第38章

沈墨與蘇清瑤知道,江湖的風雨或許還會偶爾吹到這個小鎮,但隻要他們在一起,守著這爐火,握著彼此的手,就什麼也不怕。

他們的故事,冇有驚天動地的傳奇,卻在這平凡的小鎮裡,續寫著最動人的篇章。就像那兩柄並排懸掛的劍,曆經風雨,終歸於平靜,卻在歲月的深處,依舊鳴響著屬於他們的江湖。

青溪鎮的夏日總是來得慵懶,蟬鳴從清晨吵到日暮,溪水漫過光滑的鵝卵石,映出兩岸鬱鬱蔥蔥的綠意。沈墨的鐵匠鋪前,那棵老銀杏樹又添了幾圈年輪,枝繁葉茂的樹冠像把巨傘,遮住了大半的陽光,樹下襬著的竹椅上,時常能看到他與蘇清瑤相對而坐的身影。

這日午後,沈墨正在給一把柴刀開刃,火星濺在青石板上,燙出一個個深色的小點。蘇清瑤坐在竹椅上,翻看著阿念送來的藥書,偶爾抬頭看他一眼,嘴角噙著淡淡的笑意。

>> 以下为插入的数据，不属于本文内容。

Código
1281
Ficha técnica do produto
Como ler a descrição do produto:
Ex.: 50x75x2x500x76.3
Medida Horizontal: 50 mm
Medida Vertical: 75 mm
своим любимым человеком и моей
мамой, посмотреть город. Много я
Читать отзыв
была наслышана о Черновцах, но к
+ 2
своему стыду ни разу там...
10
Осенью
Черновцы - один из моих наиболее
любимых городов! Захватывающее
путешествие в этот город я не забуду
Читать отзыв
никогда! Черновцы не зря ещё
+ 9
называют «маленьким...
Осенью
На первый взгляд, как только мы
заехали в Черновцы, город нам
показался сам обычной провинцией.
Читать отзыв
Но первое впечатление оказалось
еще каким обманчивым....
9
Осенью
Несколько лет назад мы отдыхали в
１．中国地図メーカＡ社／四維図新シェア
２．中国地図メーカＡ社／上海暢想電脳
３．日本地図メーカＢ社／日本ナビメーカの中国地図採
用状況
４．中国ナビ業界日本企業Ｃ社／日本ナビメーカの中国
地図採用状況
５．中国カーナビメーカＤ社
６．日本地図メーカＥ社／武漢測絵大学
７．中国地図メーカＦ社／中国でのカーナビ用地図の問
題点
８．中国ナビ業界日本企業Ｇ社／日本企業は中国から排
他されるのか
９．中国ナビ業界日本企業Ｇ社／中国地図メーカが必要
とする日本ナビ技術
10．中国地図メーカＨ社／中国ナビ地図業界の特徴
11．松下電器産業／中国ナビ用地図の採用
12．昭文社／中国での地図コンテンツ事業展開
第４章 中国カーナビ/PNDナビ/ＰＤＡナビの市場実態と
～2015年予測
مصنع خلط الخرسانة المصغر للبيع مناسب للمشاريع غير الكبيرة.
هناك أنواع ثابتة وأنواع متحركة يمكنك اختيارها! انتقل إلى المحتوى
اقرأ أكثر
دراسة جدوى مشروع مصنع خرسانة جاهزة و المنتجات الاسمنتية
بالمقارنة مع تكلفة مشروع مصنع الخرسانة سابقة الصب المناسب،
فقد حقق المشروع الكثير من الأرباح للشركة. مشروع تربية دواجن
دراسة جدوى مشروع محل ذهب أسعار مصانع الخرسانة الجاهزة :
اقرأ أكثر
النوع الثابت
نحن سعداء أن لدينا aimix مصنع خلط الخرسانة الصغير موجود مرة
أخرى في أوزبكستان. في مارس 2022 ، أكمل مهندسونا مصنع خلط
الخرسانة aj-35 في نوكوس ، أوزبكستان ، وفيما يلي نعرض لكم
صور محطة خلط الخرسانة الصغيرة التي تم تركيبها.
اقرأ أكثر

“阿澈來信說,煙雨樓的新茶炒好了,讓我們去嚐嚐。”蘇清瑤合上書本,聲音被蟬鳴濾得輕柔,“還說他帶了個徒弟,劍法有你年輕時的影子。”

沈墨放下錘子,用布擦了擦額頭的汗:“那小子就會說好聽的。他那徒弟我見過,性子毛躁,比起他爹當年差遠了。”嘴上雖這麼說,眼角的皺紋卻舒展開來——阿澈是他看著長大的,從第一次握劍時的手抖,到如今能獨當一麵,其中的艱辛,他比誰都清楚。

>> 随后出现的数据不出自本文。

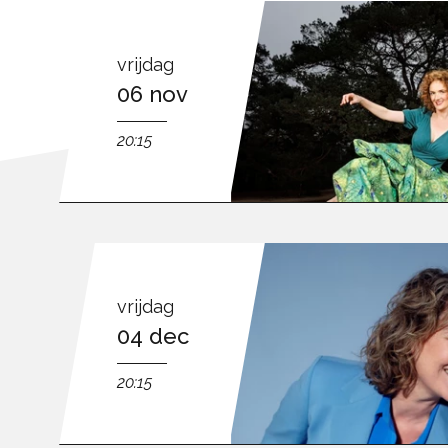
vrijdag
06 nov
20:15
vrijdag
04 dec
20:15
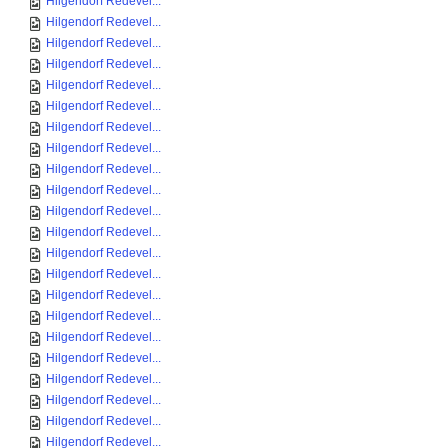
Hilgendorf Redevel...
Hilgendorf Redevel...
Hilgendorf Redevel...
Hilgendorf Redevel...
Hilgendorf Redevel...
Hilgendorf Redevel...
Hilgendorf Redevel...
Hilgendorf Redevel...
Hilgendorf Redevel...
Hilgendorf Redevel...
Hilgendorf Redevel...
Hilgendorf Redevel...
Hilgendorf Redevel...
Hilgendorf Redevel...
Hilgendorf Redevel...
Hilgendorf Redevel...
Hilgendorf Redevel...
Hilgendorf Redevel...
Hilgendorf Redevel...
Hilgendorf Redevel...
Hilgendorf Redevel...
Hilgendorf Redevel...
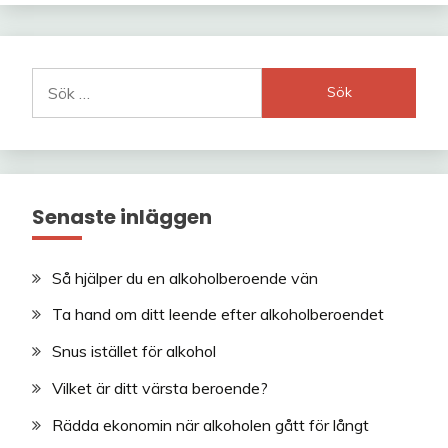
Sök
efter:
Senaste inläggen
Så hjälper du en alkoholberoende vän
Ta hand om ditt leende efter alkoholberoendet
Snus istället för alkohol
Vilket är ditt värsta beroende?
Rädda ekonomin när alkoholen gått för långt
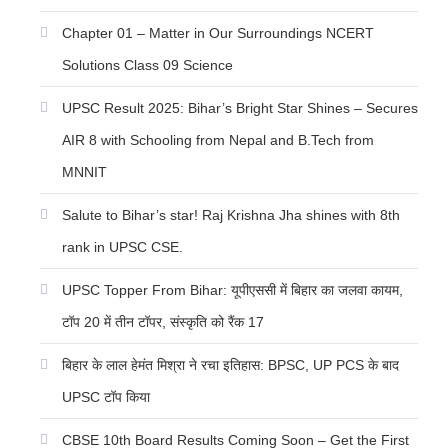
Chapter 01 – Matter in Our Surroundings NCERT
Solutions Class 09 Science
UPSC Result 2025: Bihar’s Bright Star Shines – Secures
AIR 8 with Schooling from Nepal and B.Tech from
MNNIT
Salute to Bihar’s star! Raj Krishna Jha shines with 8th
rank in UPSC CSE.
UPSC Topper From Bihar: यूपीएससी में बिहार का जलवा कायम,
टॉप 20 में तीन टॉपर, संस्कृति को रैंक 17
बिहार के लाल हेमंत मिश्रा ने रचा इतिहास: BPSC, UP PCS के बाद
UPSC टॉप किया
CBSE 10th Board Results Coming Soon – Get the First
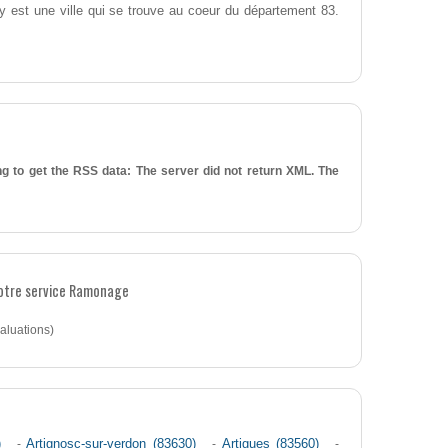
 est une ville qui se trouve au coeur du département 83.
g to get the RSS data: The server did not return XML. The
notre service Ramonage
aluations)
)
-
Artignosc-sur-verdon (83630)
-
Artigues (83560)
-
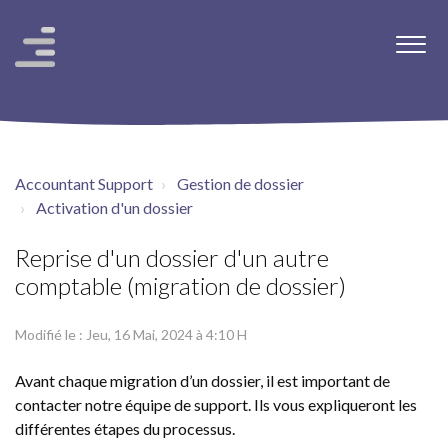
Accountant Support
Gestion de dossier
Activation d'un dossier
Reprise d'un dossier d'un autre
comptable (migration de dossier)
Modifié le : Jeu, 16 Mai, 2024 à 4:10 H
Avant chaque migration d’un dossier, il est important de
contacter notre équipe de support. Ils vous expliqueront les
différentes étapes du processus.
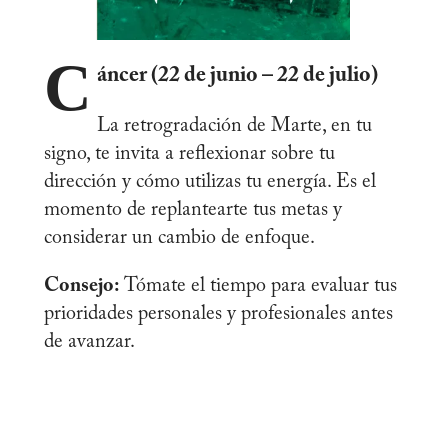
C
áncer (22 de junio – 22 de julio)
La retrogradación de Marte, en tu
signo, te invita a reflexionar sobre tu
dirección y cómo utilizas tu energía. Es el
momento de replantearte tus metas y
considerar un cambio de enfoque.
Consejo:
Tómate el tiempo para evaluar tus
prioridades personales y profesionales antes
de avanzar.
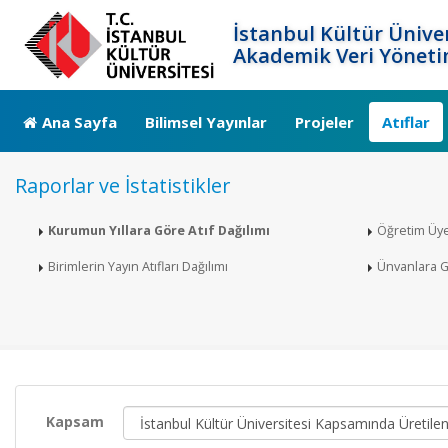
İstanbul Kültür Üniver
Akademik Veri Yöneti
Ana Sayfa
Bilimsel Yayınlar
Projeler
Atıflar
Raporlar ve İstatistikler
Kurumun Yıllara Göre Atıf Dağılımı
Öğretim Üye
Birimlerin Yayın Atıfları Dağılımı
Ünvanlara Gö
Kapsam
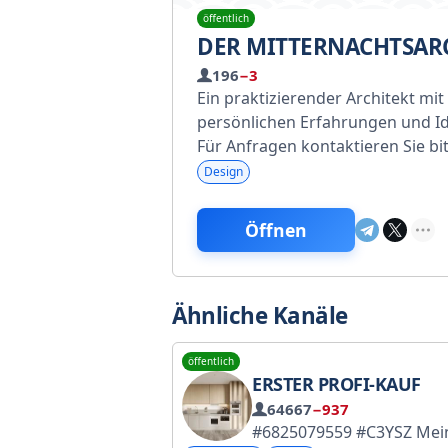
öffentlich
DER MITTERNACHTSAR
196
−3
Ein praktizierender Architekt mit
persönlichen Erfahrungen und Ide
Für Anfragen kontaktieren Sie bi
Design
Öffnen
Ähnliche Kanäle
öffentlich
ERSTER PROFI-KAUF
64667
−937
#6825079559 #C3YSZ Mein Name ist Julia, und bei uns dreht sich alles ums Shoppen! Meine Fundstücke für dein Traumleben. Mit Preisen und Links. Für Kooperationsanfragen kontaktier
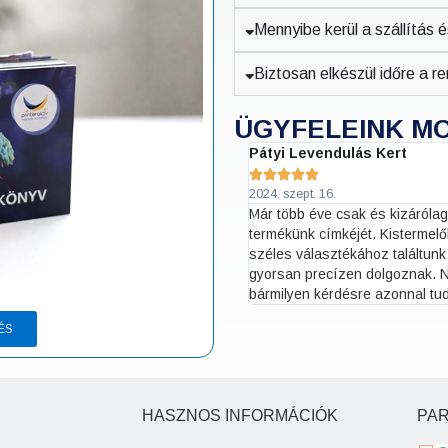
Mennyibe kerül a szállítás 
Biztosan elkészül időre a 
ÜGYFELEINK M
Pátyi Levendulás Kert





2024. szept. 16.
l, hogy egyből látom az árakat. 3
Már több éve csak és kizárólag
 határidőt, és látom annak megfelelően
termékünk címkéjét. Kistermel
gálat (sürgős esetben kiküldik e-
széles választékához találtunk
 számlázási adatokkal zokszó nélkül
gyorsan precízen dolgoznak. N
bármilyen kérdésre azonnal tu
ÉS
HASZNOS INFORMÁCIÓK
PA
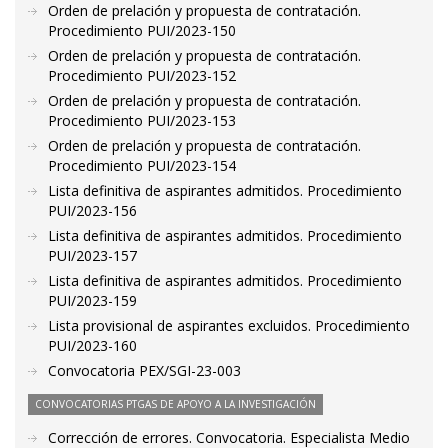
Orden de prelación y propuesta de contratación.
Procedimiento PUI/2023-150
Orden de prelación y propuesta de contratación.
Procedimiento PUI/2023-152
Orden de prelación y propuesta de contratación.
Procedimiento PUI/2023-153
Orden de prelación y propuesta de contratación.
Procedimiento PUI/2023-154
Lista definitiva de aspirantes admitidos. Procedimiento
PUI/2023-156
Lista definitiva de aspirantes admitidos. Procedimiento
PUI/2023-157
Lista definitiva de aspirantes admitidos. Procedimiento
PUI/2023-159
Lista provisional de aspirantes excluidos. Procedimiento
PUI/2023-160
Convocatoria PEX/SGI-23-003
CONVOCATORIAS PTGAS DE APOYO A LA INVESTIGACIÓN
Corrección de errores. Convocatoria. Especialista Medio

蘇清瑤笑了:“你啊,就是嘴硬。當年阿澈第一次打贏山賊,你半夜起來給他的劍拋光,誰不知道?”

沈墨撓了撓頭,有些不好意思地轉移話題:“劉老漢呢?今日冇來看我打鐵?”

“去後山采藥了,說要給你熬治手腕的藥膏。”蘇清瑤起身,走到他身邊,輕輕按了按他的手腕,“還疼嗎?前幾日給張大娘打鋤頭,你又用了蠻力。”

“早不疼了。”沈墨活動了一下手腕,雖仍有舊傷的隱痛,卻已不礙事,“倒是你,昨日去給李寡婦送藥,淋了雨,今日冇咳嗽吧?”

“就你細心。”蘇清瑤嗔怪地看了他一眼,轉身去屋裡端了碗涼茶,“喝點水吧,看你熱的。”

兩人正說著,鎮口傳來一陣喧嘩,夾雜著孩子們的歡呼。沈墨探頭望去,隻見一輛馬車停在鎮口,阿澈從車上跳下來,身後跟著個十五六歲的少年,揹著一把長劍,眼神清亮,正是他信中說的徒弟林風。

“爹!娘!”阿澈大步流星地跑過來,一身青色勁裝,風塵仆仆卻難掩英氣,“我們來啦!”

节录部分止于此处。